His fellow prisoners? Ah, what’s the point of colorful supporting players if each one doesn’t have a cute quirk to define them? Ja Rule as Smiley always refers to himself in the third person; Aisha Hinds is a gang banger who swears she never broke a law in her life before admitting she’s aces at hotwiring cars; and finally as Beck there’s John Legizamo, who seems to think he’s in the midst of a solo show, something about a hyper disaffected junkie with ADD coming off a bender. He riffs a mile a minute, often to himself, as if he’s waiting for us to realize that he’s really the star. It’s a shockingly selfish performance. After Legizamo, the otherwise talented Maria Bello flounders most as Hawke’s gorgeous psychiatrist who, it turns out, is far more screwed up than he. Every one of her lines sounds like she’s reading it off a cue card in her head. There is a self-consciousness to her performance that suggests even she is having a hard time believing the words coming out of her mouth.

But the most far reaching change between the original and the remake is that instead the situation being triggered by events that have nothing whatsoever to do with those trapped inside, this siege has everything to do with them. It’s goal: kill Marion Bishop and anyone he may have talked to. It is not waged by suicidal gang members, something that I think would have far more resonance today than it did in 1976. Instead, although far more deadly, these are high level assailants with every imaginable weapon at their disposal, but they lack the one component that made the original so terrifying: these men don’t want to die.

Granted, they had to be a little more sophisticated than the 1976 versions, given the invention of cellphones, pagers and cable modems that now have to be neutralized. But where zombies are incapable of giving up, bad cops can always turn state’s evidence and cop a plea. This completely dissipates the utter slam bang relentlessness that drove the story forward, and gave resonance to the courage of those trapped inside.

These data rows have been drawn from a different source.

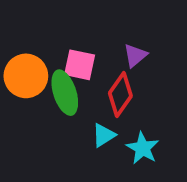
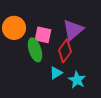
purple triangle: (135, 56) -> (73, 30), size x1.6
orange circle: (26, 76) -> (14, 28), moved

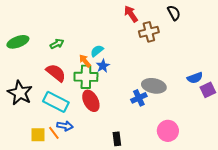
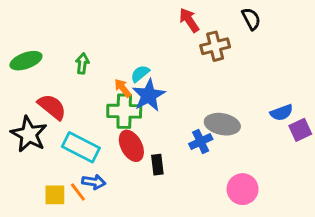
green arrow: (57, 44) -> (82, 64), turned -56
blue star: (103, 66) -> (149, 95), size x1.6
red semicircle: (56, 73) -> (52, 107), moved
black rectangle: (117, 139) -> (157, 165), moved

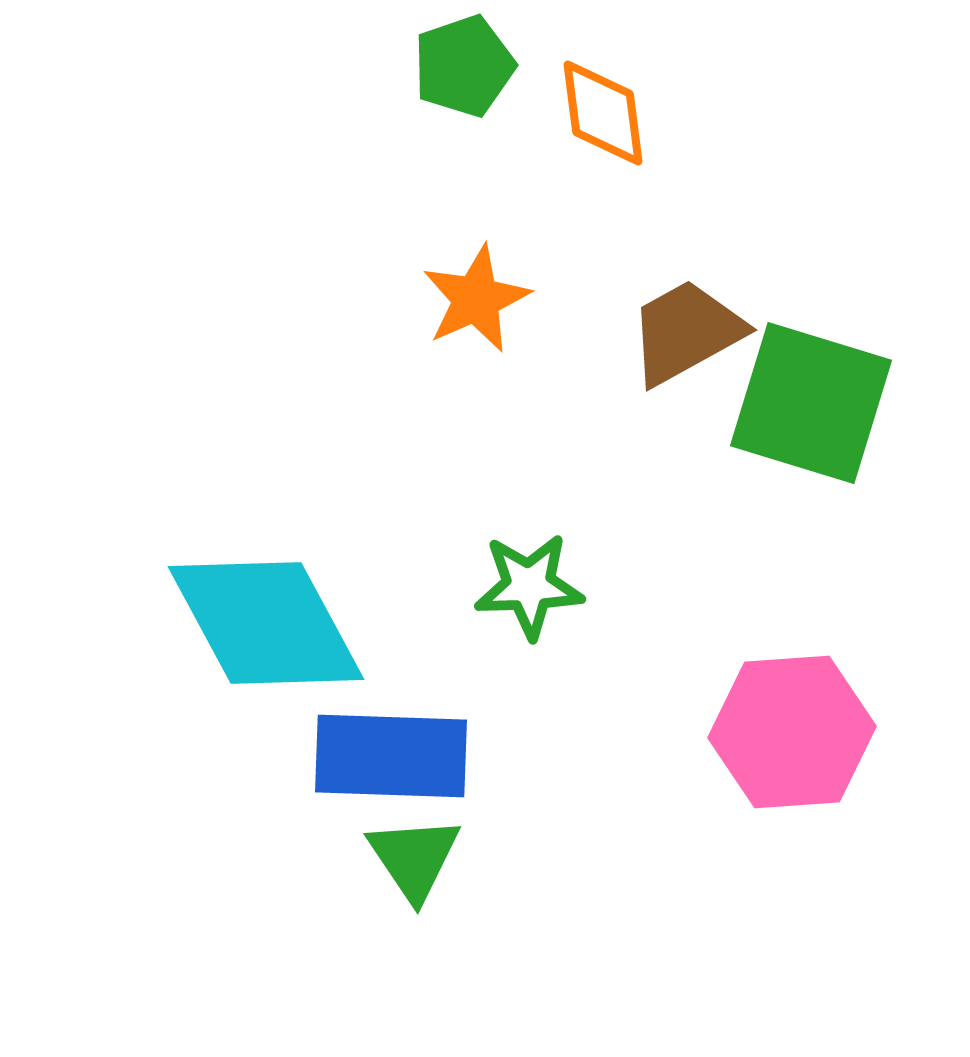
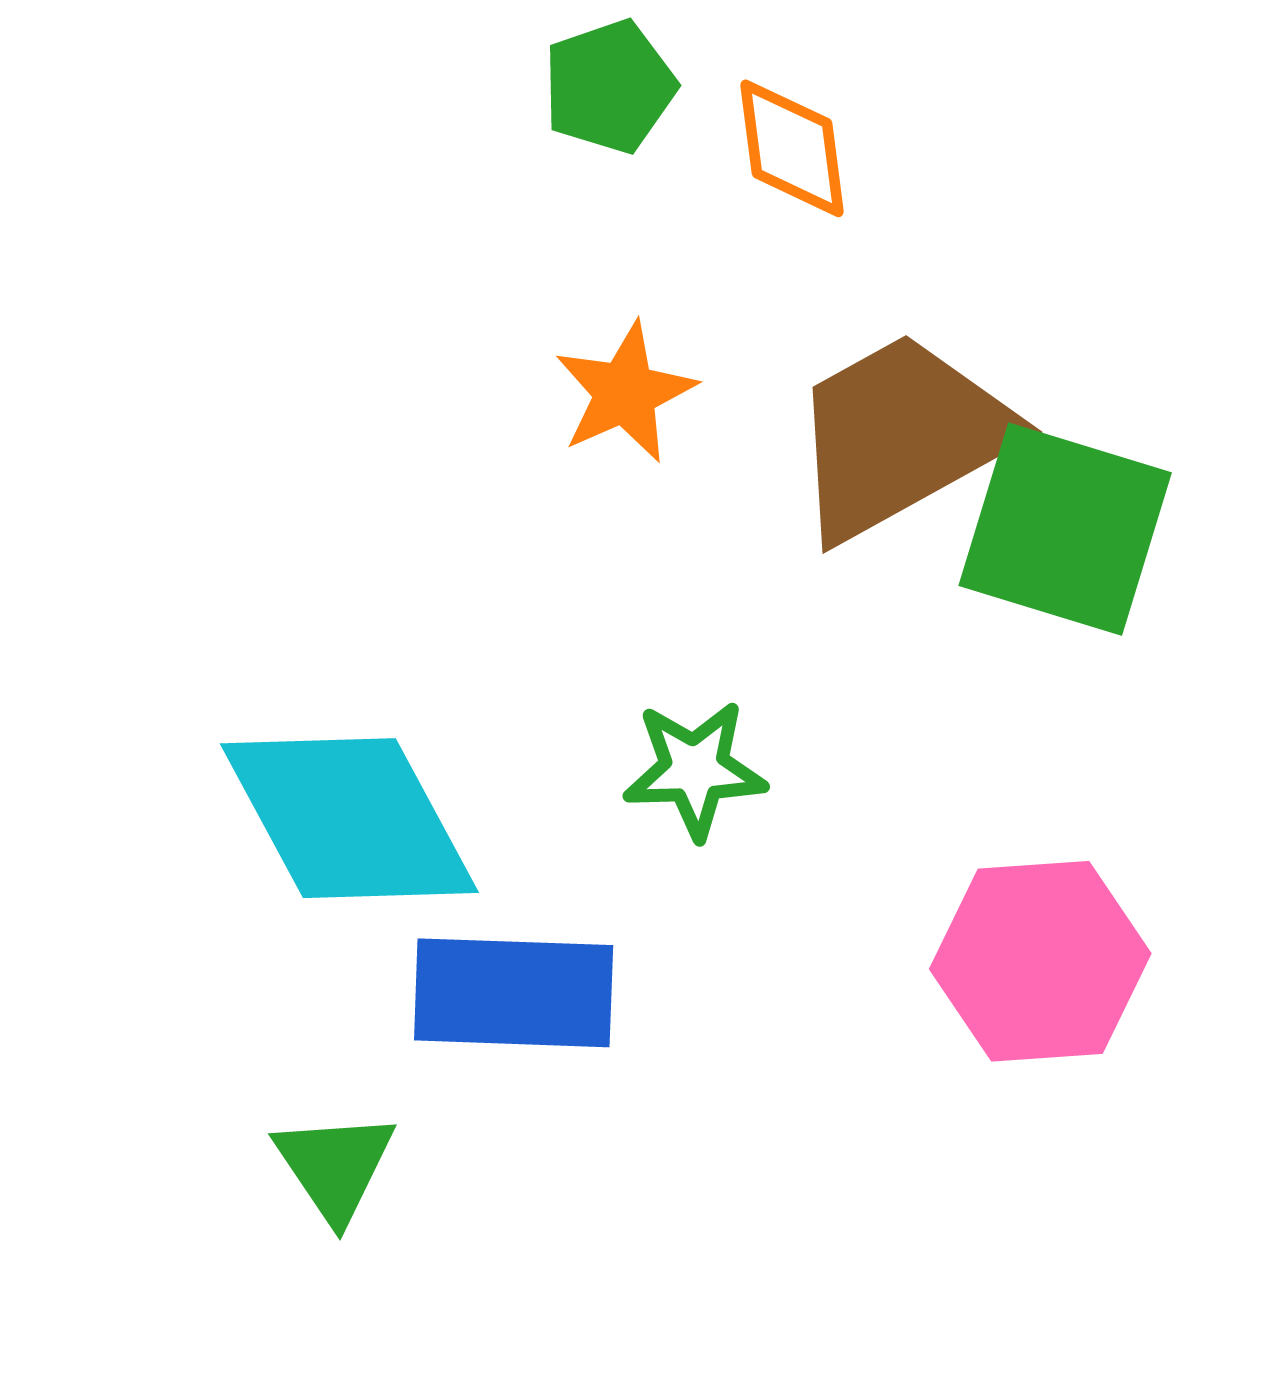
brown trapezoid: (686, 332) -> (901, 436), size x1.5
green triangle: (414, 858) -> (335, 1166), moved

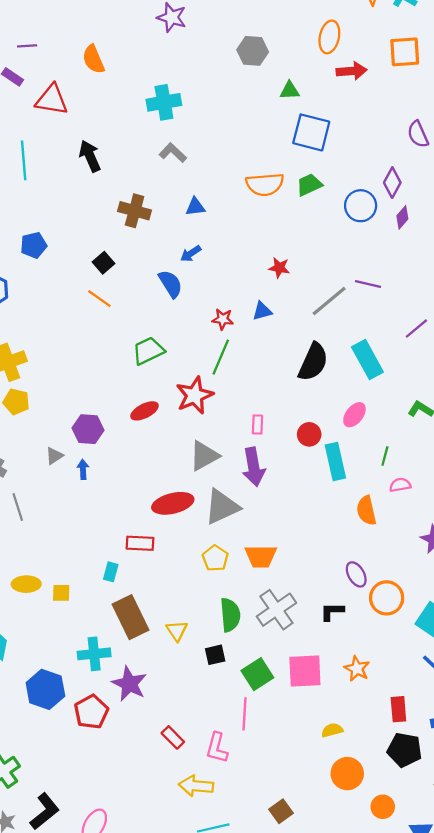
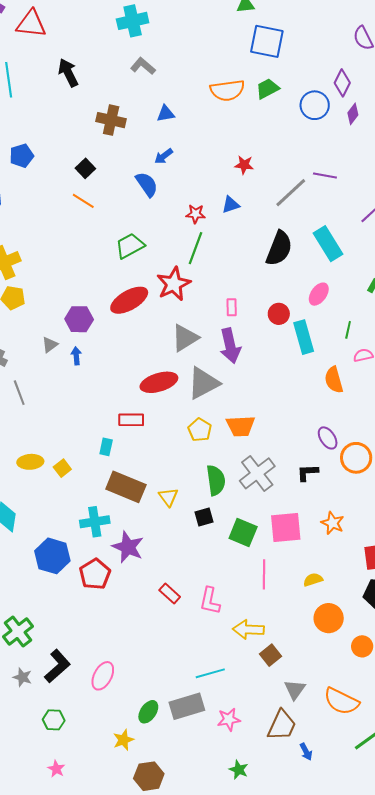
red ellipse: (145, 411) -> (129, 300), size x1.5
yellow square: (61, 593) -> (62, 468), turned -36
brown rectangle: (130, 617) -> (126, 487), turned -39
green square: (257, 674) -> (243, 533), turned -32
pink line: (245, 714) -> (264, 574), moved
yellow arrow: (196, 786) -> (248, 630), moved

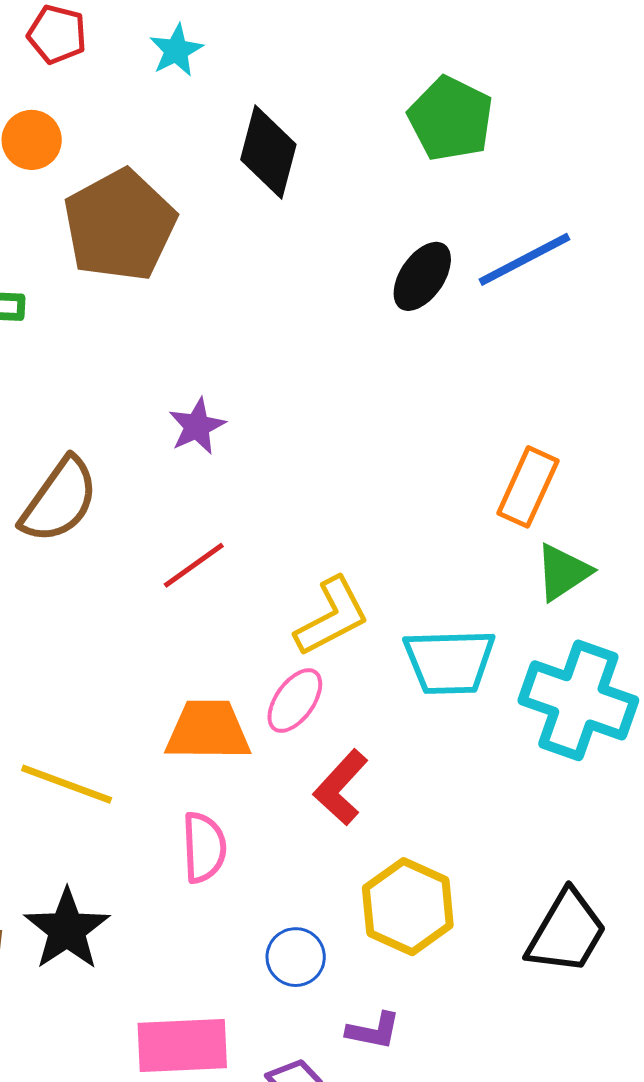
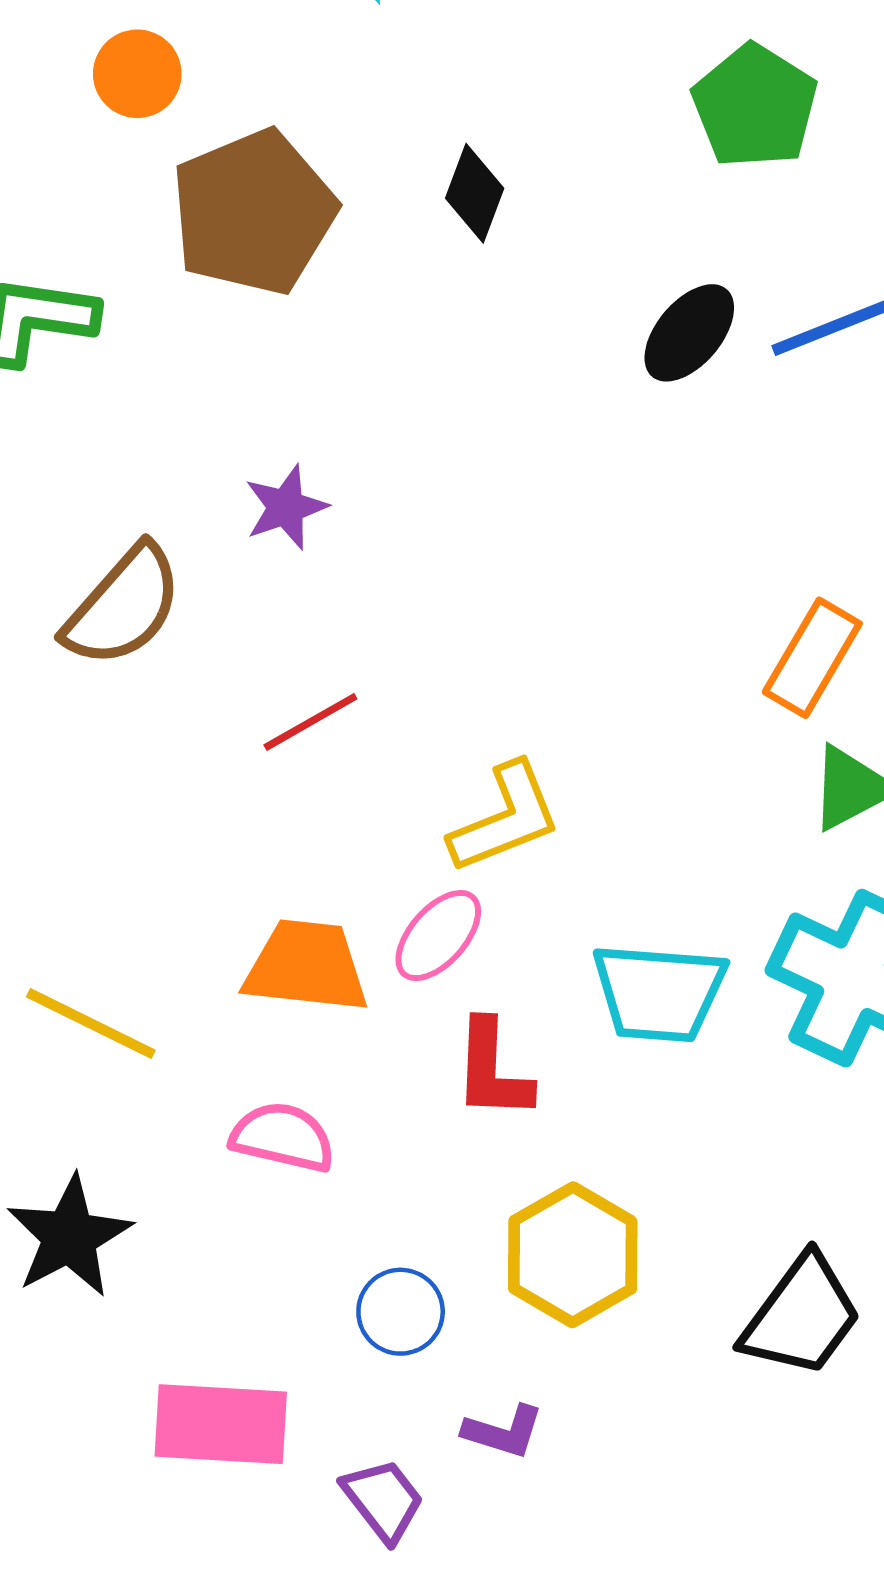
black diamond: (268, 152) -> (475, 193), moved, size x0.7
purple star: (197, 426) -> (286, 507), moved
cyan trapezoid: (449, 662) -> (659, 993), moved
red L-shape: (341, 787) -> (492, 1070), turned -46
pink semicircle: (204, 847) -> (283, 1137), turned -80

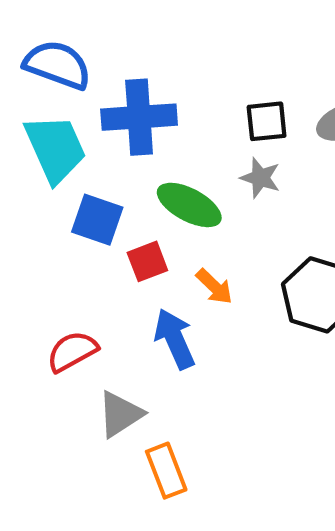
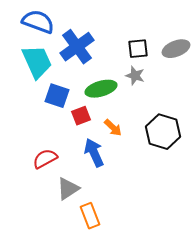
blue cross: (139, 117) -> (77, 47), turned -32
green ellipse: (189, 205) -> (101, 89), turned -44

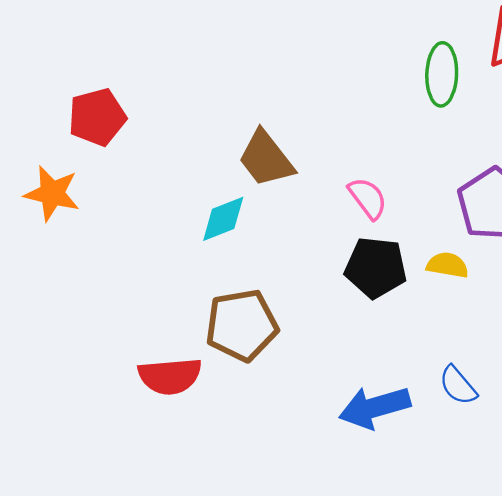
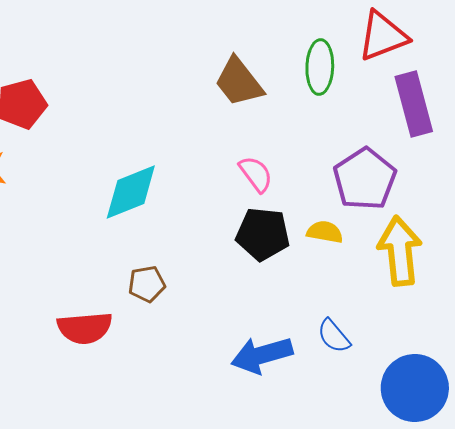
brown trapezoid: (266, 159) -> (239, 82), moved
cyan diamond: (223, 219) -> (131, 192), size x1.4
brown pentagon: (242, 325) -> (147, 284), size x0.6

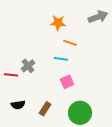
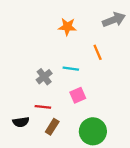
orange line: (70, 43) -> (98, 52), moved, turned 48
gray cross: (28, 66) -> (44, 77), moved
red line: (11, 75) -> (43, 107), moved

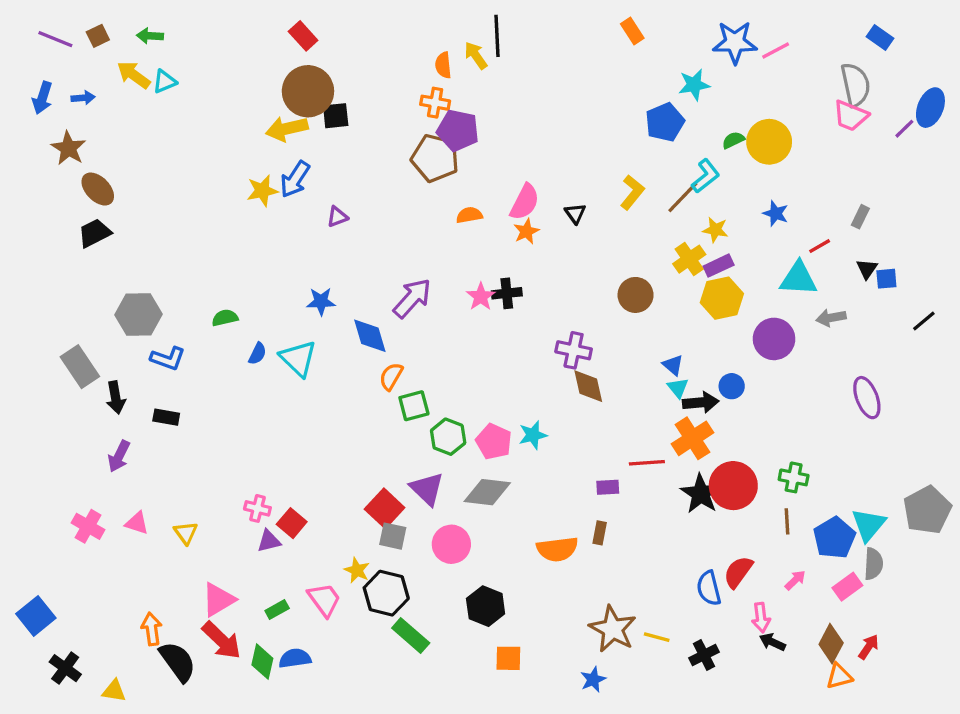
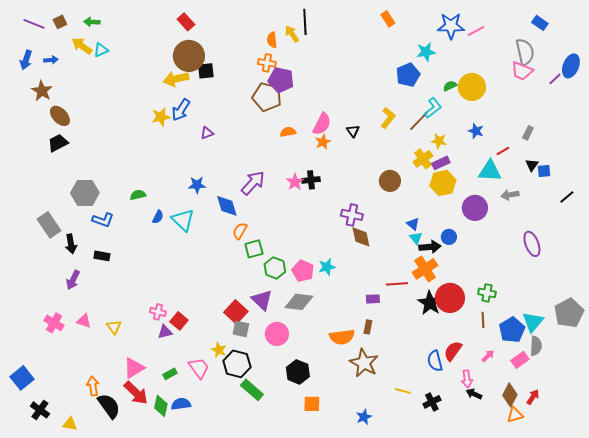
brown star: (613, 629) -> (364, 363), moved

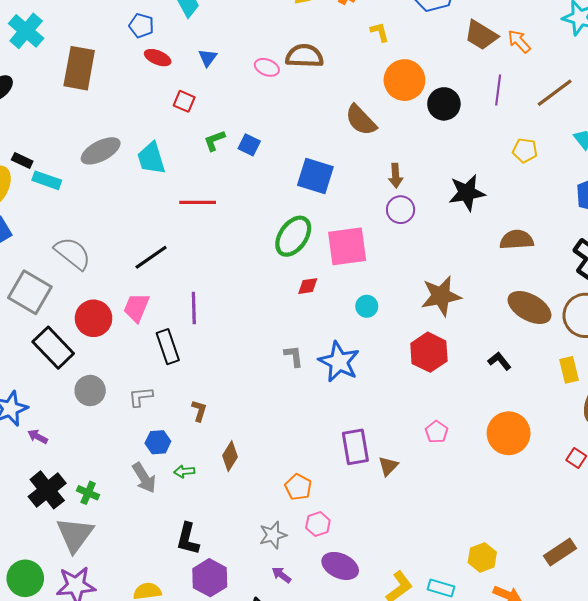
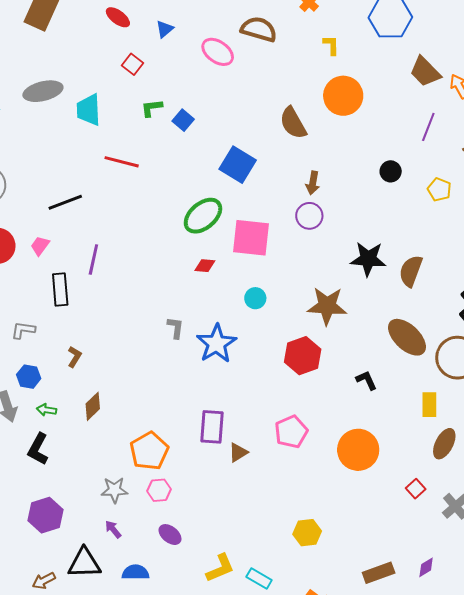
brown semicircle: (304, 56) -> (259, 29), moved
pink ellipse: (267, 67) -> (218, 52), size x1.4
black circle: (444, 104) -> (391, 171), moved, size x0.7
black star: (467, 193) -> (368, 259), moved
brown semicircle: (517, 240) -> (411, 271), turned -80
pink trapezoid: (136, 307) -> (40, 246), size x0.7
pink pentagon: (437, 432) -> (291, 432), size x1.5
orange pentagon: (298, 487) -> (149, 451), size x1.5
black L-shape: (188, 539) -> (38, 449), moved
yellow hexagon: (482, 557) -> (307, 533), moved
purple ellipse: (340, 566) -> (170, 535), size x0.7

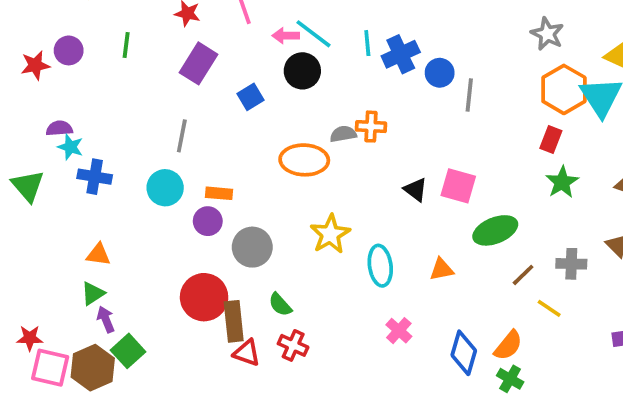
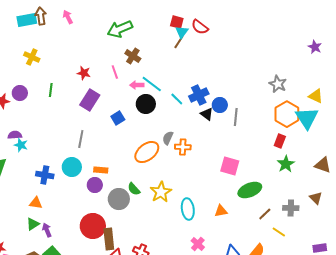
cyan line: (367, 43) -> (177, 99), moved, turned -40
orange cross: (371, 127) -> (183, 147), moved
gray semicircle: (343, 134) -> (168, 138), turned -56
orange ellipse: (304, 160) -> (147, 152), turned -40
blue cross: (95, 177) -> (45, 175), moved
black triangle: (416, 190) -> (207, 114), moved
green semicircle: (280, 305) -> (134, 189), moved
purple arrow: (106, 319) -> (47, 230), moved

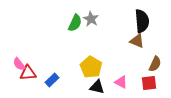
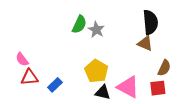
gray star: (91, 19) -> (96, 30), moved
pink semicircle: (19, 64) -> (22, 59), moved
pink triangle: (121, 82) -> (128, 87), size x1.6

But wait, it gets worse. You’d think that given all the exposition, the tortured set up, the psychobabble, the scenes where the prisoners and the cops actually bond and find common ground, that the plot would at least make sense.

Wrong.

The biggest problem with this remake is the overall concept lacks the logic the original carefully constructed. The battle simply rages for hours as if there was no outside world to get suspicious. No one accidentally happens into the vicinity. No one wonders where all the cops and fire power have disappeared to. There’s a blizzard, and it is New Year’s Eve, so you would assume that there has to be some trouble somewhere in all of Detroit that would require their services.

I guess not.

And so, with no ticking clock other than, well, the actual passage of time, the energy begins to wane. The biggest let down comes when, after much hand wringing as to whether the AV-5’s will arrive in time to, we imagine, to obliterate the precinct, several helicopters come into view and a few guys parachute onto the roof. But wait, isn’t it a two story building? Couldn’t they have found a ladder or something? I mean, they had all night. Maybe an open Home Depot? Ah, never mind.

And finally a word about franchises. John Carpenter gave us one of the most enduring. In fact, he’s currently at work on Halloween 9. But ask him if he envisioned Assault on Precinct 13 as a franchise and I’m betting he’d just stare at you, trying to figure out a nice way to ask if you’re nuts.

In its 1976 incarnation, it is a complete thought. A perfect story. In the current version? Let me put it this way, imagine what you’d think of Clarice Starling if, at the end of Silence of the Lambs, having just watched Hannibal Lecter dash around a corner, she tells her fellow FBI agents that she hasn’t seen anyone suspicious around. Because, you see, it’s now personal. She wants to be the one to track him down, regardless of how many people he dines on in the meantime. What kind of a hero is that you ask? A very self-indulgent one, I think.